Nokia Announces Symbianese Liberation Army
The mobile market is heating up to a roiling boil, isn’t it? This morning Nokia (NOK) said it plans to acquire the 52% of mobile software outfit Symbian that it does not already own in a cash deal valued at about $410 million. But rather than roll up the company’s operations into its own, it’s turning them over to the newly formed Symbian Foundation.
A not-for-profit venture, the Symbian Foundation–which includes Motorola (MOT), Samsung, Sony Ericsson (SNE) and LG Electronics (LGERF.PK)–will steward the Symbian OS as a royalty-free open mobile platform. And that’s a pretty big deal, because Symbian is by far the world’s leading smart-phone software platform. It controls a 60% share of the market with 200 million handsets running its software.

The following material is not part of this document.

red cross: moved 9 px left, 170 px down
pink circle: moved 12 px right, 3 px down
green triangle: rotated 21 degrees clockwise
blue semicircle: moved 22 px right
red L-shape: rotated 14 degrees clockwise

Strategically, the formation of the Symbian Foundation and the opening of the Symbian platform is an aggressive pre-emptive strike against Google (GOOG), its Open Handset Alliance and its open-source Android mobile platform. Perfectly timed too, since Android seems to be falling behind schedule. “It offers us an opportunity to innovate faster on a bigger, united, more widely accepted platform,” Kai Oistamo, head of Nokia’s devices business, told Reuters. “It also enables us to deliver new products, we believe, faster to the market. I’m convinced we will sell more products.”